TASK OBJECTIVE: In the listing below, identify each line with the word "screenshot" and return those lines.
--- PROVIDED RECORDS Enclosed Below ---
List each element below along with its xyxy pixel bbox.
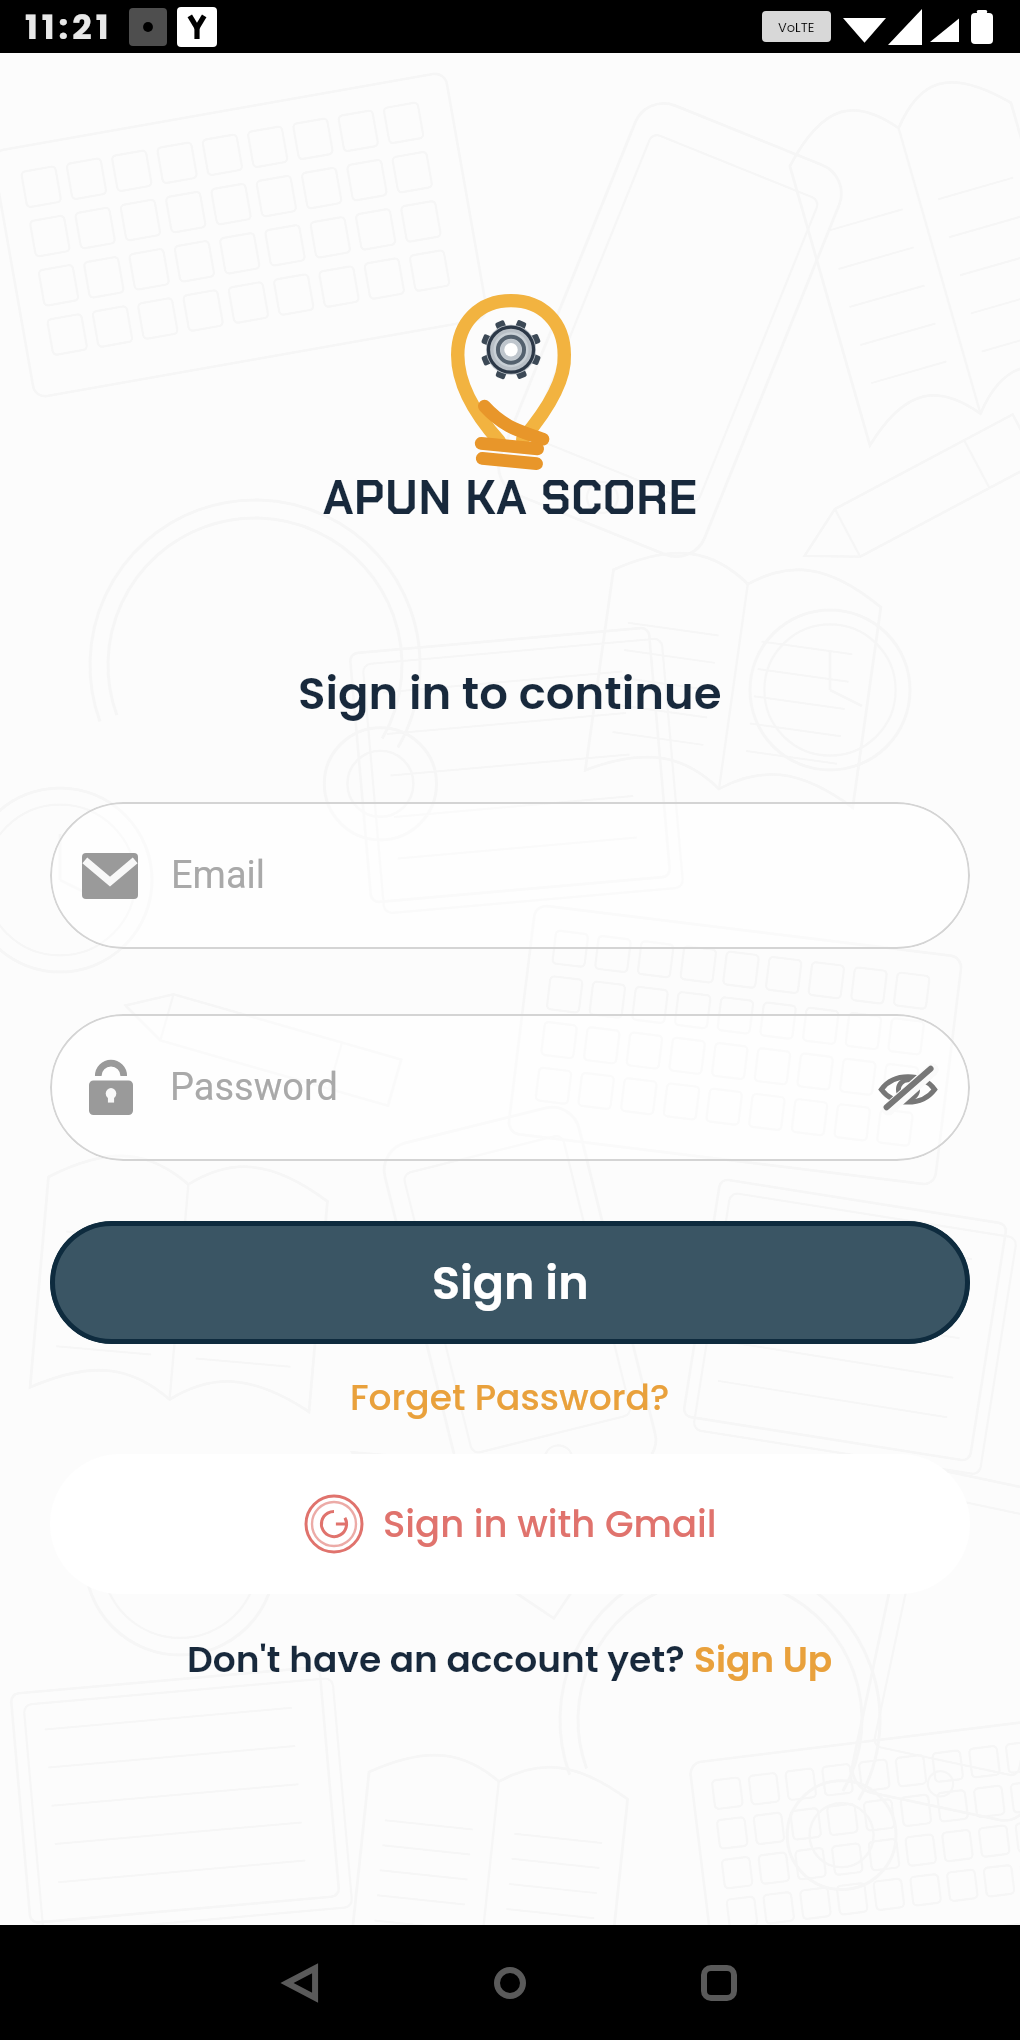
- staticText: Sign Up: [694, 1634, 833, 1684]
- staticText: Sign in: [432, 1251, 589, 1315]
- staticText: Forget Password?: [350, 1372, 670, 1422]
- button[interactable]: Recent apps: [673, 1937, 765, 2029]
- staticText: Sign in to continue: [298, 662, 722, 725]
- button[interactable]: Email: [50, 802, 970, 949]
- staticText: 11:21: [25, 3, 113, 51]
- button[interactable]: Show password: [870, 1050, 946, 1126]
- button[interactable]: Back: [255, 1937, 347, 2029]
- staticText: APUN KA SCORE: [323, 467, 698, 528]
- button[interactable]: Sign in with Gmail: [50, 1454, 970, 1594]
- button[interactable]: Home: [464, 1937, 556, 2029]
- button[interactable]: Forget Password?: [330, 1364, 690, 1430]
- staticText: VoLTE: [778, 18, 815, 36]
- staticText: Don't have an account yet?: [187, 1634, 694, 1684]
- button[interactable]: Password: [50, 1014, 970, 1161]
- button[interactable]: Sign Up: [694, 1634, 833, 1684]
- staticText: Sign in with Gmail: [383, 1498, 717, 1550]
- staticText: Email: [171, 853, 266, 898]
- staticText: Password: [170, 1065, 338, 1110]
- button[interactable]: Sign in: [50, 1221, 970, 1344]
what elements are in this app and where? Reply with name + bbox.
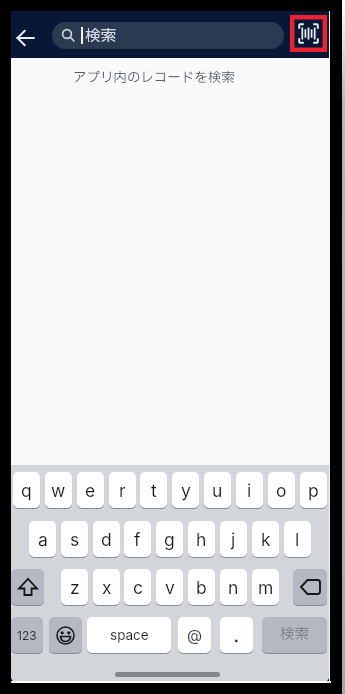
staticText: n [228, 577, 239, 598]
staticText: o [276, 480, 287, 501]
button[interactable]: o [268, 472, 295, 508]
button[interactable] [17, 29, 35, 47]
button[interactable]: e [77, 472, 104, 508]
button[interactable]: j [220, 521, 247, 557]
staticText: f [134, 529, 141, 550]
staticText: space [110, 627, 149, 643]
staticText: d [101, 529, 112, 550]
staticText: q [21, 480, 32, 501]
button[interactable]: s [61, 521, 88, 557]
button[interactable] [290, 15, 327, 52]
staticText: m [258, 577, 274, 598]
button[interactable]: b [188, 569, 215, 605]
staticText: g [164, 529, 175, 550]
button[interactable]: i [236, 472, 263, 508]
staticText: a [38, 529, 48, 550]
staticText: w [51, 480, 66, 501]
button[interactable]: p [300, 472, 327, 508]
button[interactable]: t [140, 472, 167, 508]
button[interactable]: z [61, 569, 88, 605]
button[interactable]: y [172, 472, 199, 508]
button[interactable]: n [220, 569, 247, 605]
staticText: c [133, 577, 143, 598]
staticText: x [102, 577, 112, 598]
button[interactable]: f [124, 521, 151, 557]
button[interactable]: 123 [11, 617, 43, 653]
staticText: z [70, 577, 80, 598]
button[interactable]: g [156, 521, 183, 557]
button[interactable]: a [29, 521, 56, 557]
button[interactable]: space [87, 617, 171, 653]
staticText: @ [187, 626, 202, 645]
staticText: y [181, 480, 191, 501]
button[interactable]: m [252, 569, 279, 605]
button[interactable]: d [93, 521, 120, 557]
button[interactable] [49, 617, 82, 653]
staticText: e [85, 480, 96, 501]
button[interactable]: 検索 [52, 22, 284, 49]
staticText: h [196, 529, 207, 550]
staticText: u [212, 480, 223, 501]
button[interactable] [293, 569, 327, 605]
button[interactable]: h [188, 521, 215, 557]
button[interactable]: v [156, 569, 183, 605]
staticText: 検索 [85, 25, 117, 48]
button[interactable]: l [284, 521, 311, 557]
button[interactable]: k [252, 521, 279, 557]
button[interactable]: @ [178, 617, 211, 653]
button[interactable]: . [220, 617, 253, 653]
button[interactable]: 検索 [262, 617, 327, 653]
button[interactable]: c [124, 569, 151, 605]
button[interactable]: w [45, 472, 72, 508]
staticText: . [234, 626, 239, 645]
button[interactable]: x [93, 569, 120, 605]
staticText: j [231, 529, 236, 550]
staticText: v [165, 577, 175, 598]
button[interactable] [11, 569, 44, 605]
staticText: p [308, 480, 319, 501]
staticText: r [119, 480, 126, 501]
staticText: k [261, 529, 271, 550]
button[interactable]: q [13, 472, 40, 508]
staticText: i [247, 480, 252, 501]
button[interactable]: r [109, 472, 136, 508]
button[interactable]: u [204, 472, 231, 508]
staticText: アプリ内のレコードを検索 [73, 68, 235, 88]
staticText: b [196, 577, 207, 598]
staticText: t [151, 480, 157, 501]
staticText: l [295, 529, 300, 550]
staticText: 123 [17, 628, 37, 643]
staticText: 検索 [280, 624, 309, 646]
staticText: s [70, 529, 80, 550]
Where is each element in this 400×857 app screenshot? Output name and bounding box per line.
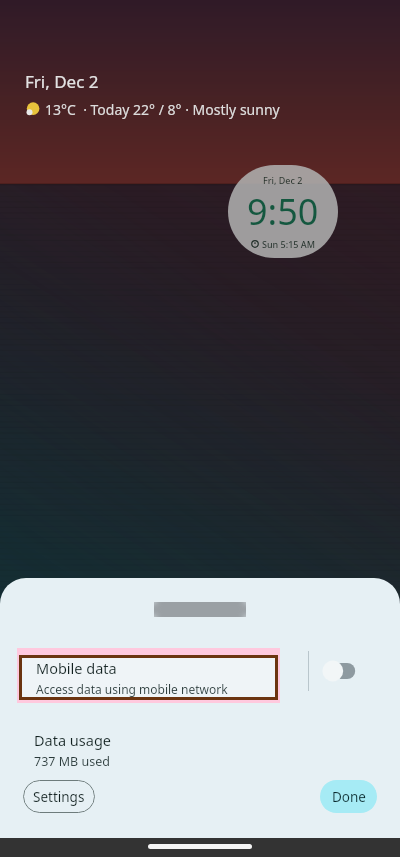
button[interactable]: Done — [320, 780, 377, 813]
button[interactable]: Mobile data — [19, 655, 278, 700]
staticText: Sun 5:15 AM — [262, 238, 315, 250]
staticText: 737 MB used — [34, 753, 110, 770]
staticText: Data usage — [34, 730, 111, 750]
button[interactable]: Settings — [23, 780, 95, 813]
staticText: Access data using mobile network — [36, 681, 228, 697]
staticText: Done — [332, 788, 366, 806]
staticText: Settings — [33, 788, 85, 806]
staticText: 13°C · Today 22° / 8° · Mostly sunny — [45, 100, 280, 119]
button[interactable]: Mobile data toggle, off — [320, 658, 360, 684]
button[interactable]: Fri, Dec 2 — [228, 165, 338, 258]
staticText: 9:50 — [247, 187, 319, 236]
staticText: Fri, Dec 2 — [25, 70, 99, 93]
staticText: Fri, Dec 2 — [263, 174, 303, 186]
staticText: Mobile data — [36, 658, 117, 678]
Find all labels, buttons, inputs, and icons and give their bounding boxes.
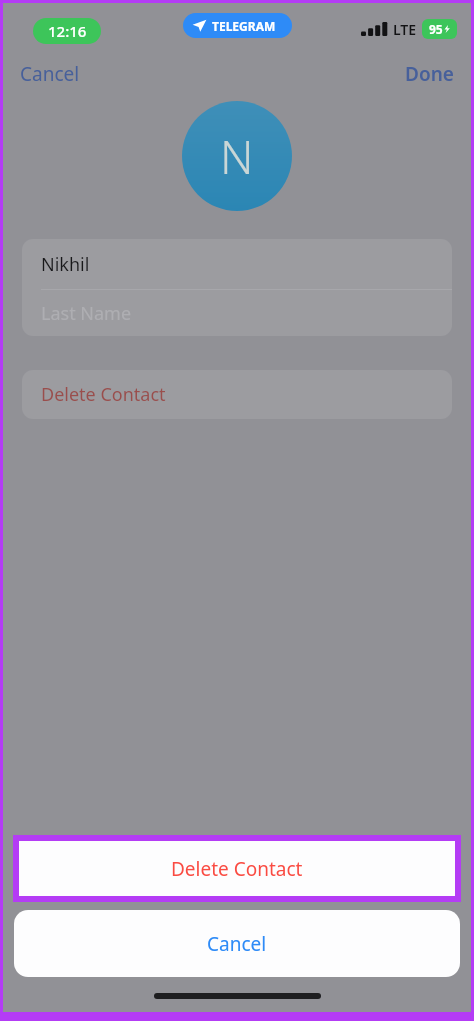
staticText: Last Name [41, 301, 132, 326]
button[interactable]: Nikhil [41, 239, 452, 289]
button[interactable]: Delete Contact [19, 841, 455, 896]
staticText: Cancel [207, 931, 267, 957]
staticText: TELEGRAM [212, 18, 276, 34]
button[interactable]: Contact photo [182, 101, 292, 211]
staticText: Cancel [20, 61, 80, 87]
staticText: LTE [393, 20, 417, 39]
staticText: Delete Contact [41, 382, 166, 407]
button[interactable]: Delete Contact [41, 370, 452, 419]
staticText: 12:16 [48, 21, 87, 41]
staticText: Nikhil [41, 252, 90, 277]
button[interactable]: Cancel [14, 910, 460, 977]
staticText: N [220, 125, 254, 188]
button[interactable]: Done [405, 61, 454, 87]
staticText: 95 [429, 21, 443, 37]
button[interactable]: Cancel [20, 61, 80, 87]
staticText: Delete Contact [171, 856, 303, 882]
staticText: Done [405, 61, 454, 87]
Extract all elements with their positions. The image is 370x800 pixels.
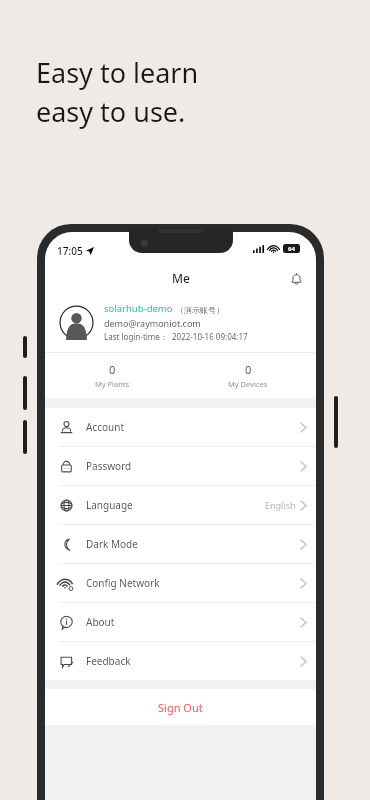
staticText: My Plants bbox=[95, 379, 130, 389]
staticText: Easy to learn bbox=[36, 54, 199, 91]
button[interactable]: 0 bbox=[180, 362, 316, 389]
staticText: Sign Out bbox=[158, 700, 203, 715]
staticText: About bbox=[86, 615, 115, 629]
button[interactable]: Feedback bbox=[45, 642, 316, 680]
staticText: Dark Mode bbox=[86, 537, 138, 551]
button[interactable]: Language bbox=[45, 486, 316, 524]
staticText: 0 bbox=[245, 362, 252, 377]
staticText: Account bbox=[86, 420, 125, 434]
staticText: Password bbox=[86, 459, 132, 473]
staticText: Last login-time： 2022-10-16 09:04:17 bbox=[104, 331, 248, 342]
staticText: easy to use. bbox=[36, 93, 186, 130]
staticText: Me bbox=[172, 270, 190, 286]
button[interactable]: Password bbox=[45, 447, 316, 485]
staticText: demo@raymoniot.com bbox=[104, 317, 201, 329]
staticText: English bbox=[265, 499, 296, 511]
button[interactable]: Dark Mode bbox=[45, 525, 316, 563]
button[interactable]: 0 bbox=[45, 362, 180, 389]
staticText: （演示账号） bbox=[176, 305, 224, 315]
button[interactable]: Config Network bbox=[45, 564, 316, 602]
button[interactable]: About bbox=[45, 603, 316, 641]
staticText: Feedback bbox=[86, 654, 131, 668]
staticText: solarhub-demo bbox=[104, 302, 173, 315]
staticText: Language bbox=[86, 498, 133, 512]
staticText: My Devices bbox=[228, 379, 268, 389]
button[interactable]: Notifications bbox=[286, 268, 306, 288]
staticText: 17:05 bbox=[57, 244, 83, 258]
button[interactable]: Account bbox=[45, 408, 316, 446]
staticText: 0 bbox=[109, 362, 116, 377]
button[interactable]: Sign Out bbox=[45, 689, 316, 725]
staticText: Config Network bbox=[86, 576, 160, 590]
staticText: 64 bbox=[288, 245, 295, 253]
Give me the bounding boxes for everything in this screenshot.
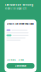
button[interactable]: Commencer xyxy=(6,63,34,69)
staticText: Décris ton week-end idéal xyxy=(7,22,34,25)
staticText: Améliore ton anglais écrit xyxy=(4,8,26,10)
staticText: +12 mots · 2 min xyxy=(6,59,24,62)
staticText: Commencer xyxy=(14,64,26,67)
staticText: Exercices de Writing xyxy=(4,3,34,6)
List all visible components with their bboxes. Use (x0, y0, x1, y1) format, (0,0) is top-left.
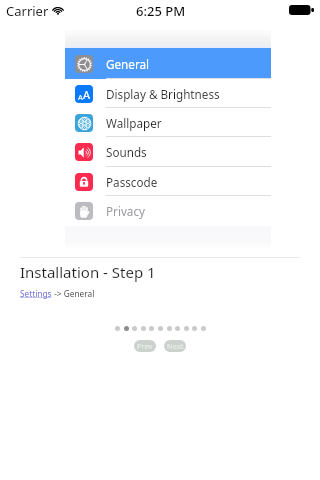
button[interactable] (192, 326, 197, 331)
staticText: A (78, 92, 83, 102)
button[interactable]: Privacy (65, 196, 271, 226)
button[interactable]: Wallpaper (65, 108, 271, 137)
button[interactable]: Settings (20, 288, 52, 299)
button[interactable] (149, 326, 154, 331)
button[interactable]: Prev (134, 340, 156, 352)
button[interactable] (184, 326, 189, 331)
staticText: General (106, 56, 150, 72)
staticText: Passcode (106, 174, 158, 190)
button[interactable]: Passcode (65, 167, 271, 196)
staticText: Sounds (106, 144, 147, 160)
staticText: Prev (137, 341, 153, 351)
button[interactable] (115, 326, 120, 331)
button[interactable] (132, 326, 137, 331)
button[interactable]: A (65, 79, 271, 108)
staticText: Privacy (106, 203, 145, 219)
staticText: Wallpaper (106, 115, 162, 131)
staticText: 6:25 PM (136, 2, 186, 20)
button[interactable]: Next (164, 340, 186, 352)
button[interactable]: Sounds (65, 137, 271, 167)
button[interactable] (158, 326, 163, 331)
staticText: Installation - Step 1 (20, 262, 156, 282)
button[interactable] (124, 326, 129, 331)
staticText: Next (167, 341, 184, 351)
staticText: Carrier (6, 2, 49, 20)
staticText: Display & Brightness (106, 86, 220, 102)
button[interactable]: General (65, 48, 271, 79)
button[interactable] (175, 326, 180, 331)
button[interactable] (167, 326, 172, 331)
button[interactable] (141, 326, 146, 331)
button[interactable] (201, 326, 206, 331)
staticText: -> General (52, 288, 95, 299)
staticText: A (83, 87, 91, 102)
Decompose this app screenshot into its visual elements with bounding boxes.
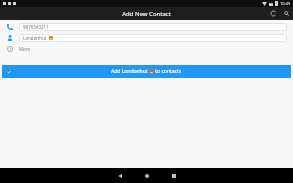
button[interactable]: Refresh — [267, 7, 280, 20]
staticText: 10:49 — [280, 1, 291, 6]
button[interactable]: Add Londonhut — [2, 65, 291, 78]
staticText: Add New Contact — [122, 10, 171, 18]
button[interactable]: Contact name — [0, 32, 293, 43]
button[interactable]: Search — [280, 7, 293, 20]
button[interactable]: Phone number — [0, 21, 293, 32]
button[interactable]: Recents — [166, 168, 182, 183]
staticText: 9876543211 — [23, 24, 49, 30]
button[interactable]: More — [0, 43, 293, 54]
staticText: to contacts — [154, 68, 182, 75]
staticText: Add Londonhut — [111, 68, 149, 75]
button[interactable]: Back — [112, 168, 128, 183]
button[interactable]: Confirm — [6, 69, 12, 75]
staticText: Londonhut — [23, 35, 47, 41]
staticText: More — [19, 46, 31, 52]
button[interactable]: Home — [139, 168, 155, 183]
--- End of Enclosed PROVIDED RECORDS ---
EXERCISE OUTPUT:
Where is each element in this 400×857 app screenshot? Output name and bounding box per line.
Give me the bounding boxes for everything in this screenshot.
Decompose this app screenshot into its visual elements with bounding boxes.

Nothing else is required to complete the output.